Enregistré à Madrid en 2008 / DVD 2009

 

 

Mis à part une Didon et Enée décevante à l’Opéra-Comique en décembre 2008 où j’avais copieusement baillé, le travail de William Christie me captive. Il y a chez lui un enthousiasme, une audace, une joie évidente à diriger son ensemble, à proposer une musique, à relire des partitions d’époque souvent limitées dans leur notation pour nous offrir les plus belles couleurs qui soient. Vous connaissez beaucoup de chefs qui dirigent avec un sourire jusqu’aux oreilles et qui n’hésitent pas à aller danser sur scène en fin de spectacle avec toute la troupe (ceux qui ont vu et applaudi les Indes galantes en 2003 comprendront) ? Aucune emphase, aucune raideur, aucune dévotion coincée mais une hyper-sensibilité, un ressenti de la musique très personnel et reconnaissable même pour un sourd, un virtuose de la nuance.

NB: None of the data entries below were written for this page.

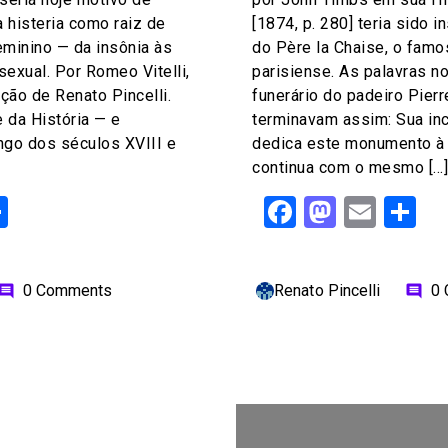
a histeria como raiz de
[1874, p. 280] teria sido i
eminino — da insônia às
do Père la Chaise, o famo
exual. Por Romeo Vitelli,
parisiense. As palavras 
ução de Renato Pincelli.
funerário do padeiro Pier
e da História — e
terminavam assim: Sua inc
ngo dos séculos XVIII e
dedica este monumento à
continua com o mesmo […]
ok
odon
ail
Share
Facebook
Mastod
Emai
S
0 Comments
Renato Pincelli
0
omment
comment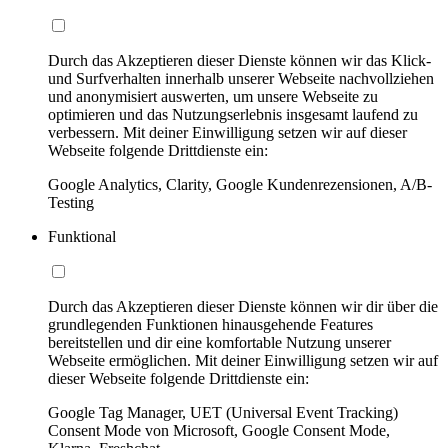
Durch das Akzeptieren dieser Dienste können wir das Klick-
und Surfverhalten innerhalb unserer Webseite nachvollziehen
und anonymisiert auswerten, um unsere Webseite zu
optimieren und das Nutzungserlebnis insgesamt laufend zu
verbessern. Mit deiner Einwilligung setzen wir auf dieser
Webseite folgende Drittdienste ein:
Google Analytics, Clarity, Google Kundenrezensionen, A/B-
Testing
Funktional
Durch das Akzeptieren dieser Dienste können wir dir über die
grundlegenden Funktionen hinausgehende Features
bereitstellen und dir eine komfortable Nutzung unserer
Webseite ermöglichen. Mit deiner Einwilligung setzen wir auf
dieser Webseite folgende Drittdienste ein:
Google Tag Manager, UET (Universal Event Tracking)
Consent Mode von Microsoft, Google Consent Mode,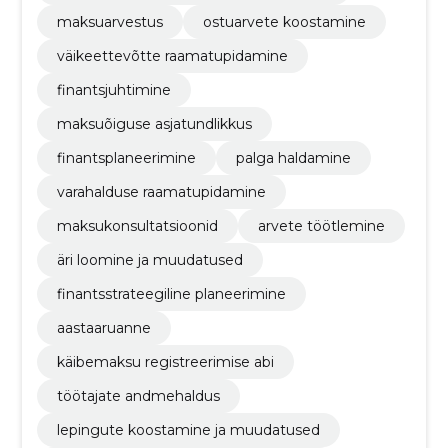
maksuarvestus
ostuarvete koostamine
väikeettevõtte raamatupidamine
finantsjuhtimine
maksuõiguse asjatundlikkus
finantsplaneerimine
palga haldamine
varahalduse raamatupidamine
maksukonsultatsioonid
arvete töötlemine
äri loomine ja muudatused
finantsstrateegiline planeerimine
aastaaruanne
käibemaksu registreerimise abi
töötajate andmehaldus
lepingute koostamine ja muudatused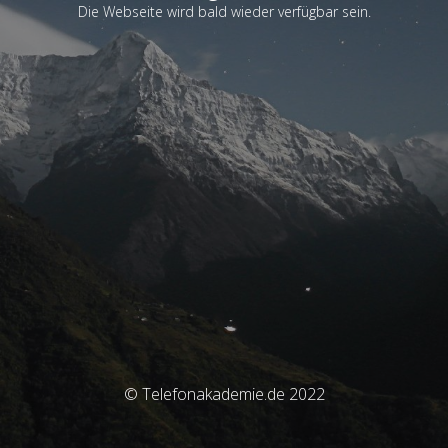
Die Webseite wird bald wieder verfügbar sein.
© Telefonakademie.de 2022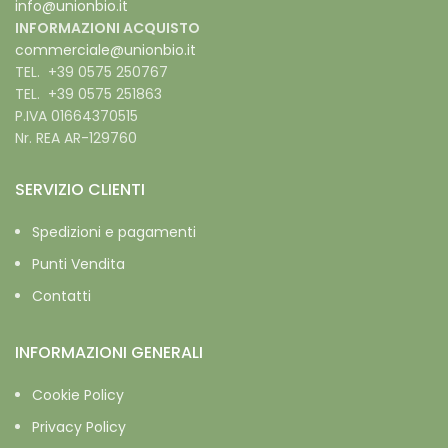
info@unionbio.it
INFORMAZIONI ACQUISTO
commerciale@unionbio.it
TEL. +39 0575 250767
TEL. +39 0575 251863
P.IVA 01664370515
Nr. REA AR-129760
SERVIZIO CLIENTI
Spedizioni e pagamenti
Punti Vendita
Contatti
INFORMAZIONI GENERALI
Cookie Policy
Privacy Policy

On retrouve tout cela dans cette version de l’Orfeo. Si j’ai un peu tendance à m’éterniser sur les mises en scène, ce spectacle donné à Madrid est d’abord une fête de la musique. Les Arts Florissants (ensemble et chœur) sont dans une forme sensationnelle : les musiciens ne sont pas enfouis dans un cul-de-basse-fosse mais élevés, à quelques marches du niveau de plateau ce qui leur donne un lead incontestable : les instruments s’expriment à tour de rôle, s’écoutent, se répondent (suavité des violons, délicatesse de la harpe et du théorbe), aussi agiles dans les madrigaux que dans les lamenti, enchaînant selon le livret raffinement, énergie, fulgurance, allégresse, puis drame, douleur, souffrance, enfin, bonheur et exultation. La tenue parfaite ne faiblit pas, à la fois implacable et souple. Après la version pétrifiée de révérence de Savall, ce dynamisme, ce bonheur communicatif enchantent.

Pier Luigi Pizzi fait mieux que Delfo (ce qui n’est pas une prouesse, vu d’où l’on partait) mais pêche encore par excès d’hommage (quelle est cette manie inutile de costumer les musiciens ?). J’attendais des choix plus baroques, plus audacieux, surtout dans les deux premiers actes, autre chose qu’un pseudo-palais ducal apparaissant au milieu du plateau pour un « théâtre dans le théâtre ». L’atmosphère très Renaissance (les costumes semblent sortir d’une toile de Véronèse) laisse place dans les III et IV à des tableaux de toute beauté (étonnement proches du symbolisme), plus modernes, dépouillés : Pizzi sort enfin de son musée pour plonger aux enfers. Le choc visuel est frappant, Orphée redevient un simple mortel sans attache historique en approchant Caron.

Le choix de Dietrich Henschel dans le rôle d’Orphée a fait couler de l’encre : ce baryton n’est pas un spécialiste de Monteverdi ni de la musique baroque (pas de Haendel au compteur, mais du Berg, du Korngold, du Mozart un peu, du Wagner beaucoup). C’est peu dire qu’il sidère. Sa voix un peu sèche, qui manque de souplesse pour chanter ce répertoire, apporte une vision totalement différente du personnage : rien de douceâtre, de rond, d’onctueux. Cet Orphée-là, efflanqué physiquement, ne cherche pas à émouvoir, à charmer, même dans ses plaintes : c’est un homme ardent, vif, nerveux, doté d’un orgueil sans limite qui aura raison de lui. Même s’il est vrai qu’il peine un tantinet dans le I, les vocalises redoutables du « Possente Spirto » dans le III sont assumées sans savonnage.